____ SOURCE DATA

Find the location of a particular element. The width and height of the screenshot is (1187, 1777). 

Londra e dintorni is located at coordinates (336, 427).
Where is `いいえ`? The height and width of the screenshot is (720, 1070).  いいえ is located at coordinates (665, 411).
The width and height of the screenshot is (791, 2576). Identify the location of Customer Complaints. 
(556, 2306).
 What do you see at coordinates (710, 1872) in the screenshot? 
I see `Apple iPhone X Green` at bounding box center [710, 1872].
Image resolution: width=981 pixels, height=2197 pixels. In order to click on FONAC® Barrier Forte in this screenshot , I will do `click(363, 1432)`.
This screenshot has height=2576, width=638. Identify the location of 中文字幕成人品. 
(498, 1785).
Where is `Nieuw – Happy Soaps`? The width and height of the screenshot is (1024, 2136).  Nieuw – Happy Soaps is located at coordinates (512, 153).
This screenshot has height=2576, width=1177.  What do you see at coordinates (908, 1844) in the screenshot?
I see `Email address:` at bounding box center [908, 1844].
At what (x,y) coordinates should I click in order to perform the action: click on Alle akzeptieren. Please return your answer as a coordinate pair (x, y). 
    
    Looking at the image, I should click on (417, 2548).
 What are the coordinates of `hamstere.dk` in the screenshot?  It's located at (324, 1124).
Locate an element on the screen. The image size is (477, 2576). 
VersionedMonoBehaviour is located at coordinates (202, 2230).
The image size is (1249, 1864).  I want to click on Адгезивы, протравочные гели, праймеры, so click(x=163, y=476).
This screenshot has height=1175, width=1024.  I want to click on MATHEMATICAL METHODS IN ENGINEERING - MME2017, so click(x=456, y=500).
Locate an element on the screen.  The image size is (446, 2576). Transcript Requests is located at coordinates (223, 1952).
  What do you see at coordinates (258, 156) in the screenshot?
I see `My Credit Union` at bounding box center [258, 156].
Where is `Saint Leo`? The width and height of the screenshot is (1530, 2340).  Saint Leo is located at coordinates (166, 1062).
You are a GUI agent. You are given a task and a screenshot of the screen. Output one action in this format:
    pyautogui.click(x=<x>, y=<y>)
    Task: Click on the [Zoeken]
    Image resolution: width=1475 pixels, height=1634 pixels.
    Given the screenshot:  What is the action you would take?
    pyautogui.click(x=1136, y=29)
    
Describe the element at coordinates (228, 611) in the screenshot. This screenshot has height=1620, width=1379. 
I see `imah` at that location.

________

_REQUIRED ACTION_: After locating the line containing "This screenshot has height=2576, width=638.", write out that line and all remaining lines of the records exactly, with nothing added.

_WRITTEN SOLUTION_:
This screenshot has height=2576, width=638. Identify the location of 中文字幕成人品. 
(498, 1785).
Where is `Nieuw – Happy Soaps`? The width and height of the screenshot is (1024, 2136).  Nieuw – Happy Soaps is located at coordinates (512, 153).
This screenshot has height=2576, width=1177.  What do you see at coordinates (908, 1844) in the screenshot?
I see `Email address:` at bounding box center [908, 1844].
At what (x,y) coordinates should I click in order to perform the action: click on Alle akzeptieren. Please return your answer as a coordinate pair (x, y). 
    
    Looking at the image, I should click on (417, 2548).
 What are the coordinates of `hamstere.dk` in the screenshot?  It's located at (324, 1124).
Locate an element on the screen. The image size is (477, 2576). 
VersionedMonoBehaviour is located at coordinates (202, 2230).
The image size is (1249, 1864).  I want to click on Адгезивы, протравочные гели, праймеры, so click(x=163, y=476).
This screenshot has height=1175, width=1024.  I want to click on MATHEMATICAL METHODS IN ENGINEERING - MME2017, so click(x=456, y=500).
Locate an element on the screen.  The image size is (446, 2576). Transcript Requests is located at coordinates (223, 1952).
  What do you see at coordinates (258, 156) in the screenshot?
I see `My Credit Union` at bounding box center [258, 156].
Where is `Saint Leo`? The width and height of the screenshot is (1530, 2340).  Saint Leo is located at coordinates (166, 1062).
You are a GUI agent. You are given a task and a screenshot of the screen. Output one action in this format:
    pyautogui.click(x=<x>, y=<y>)
    Task: Click on the [Zoeken]
    Image resolution: width=1475 pixels, height=1634 pixels.
    Given the screenshot:  What is the action you would take?
    pyautogui.click(x=1136, y=29)
    
Describe the element at coordinates (228, 611) in the screenshot. This screenshot has height=1620, width=1379. 
I see `imah` at that location.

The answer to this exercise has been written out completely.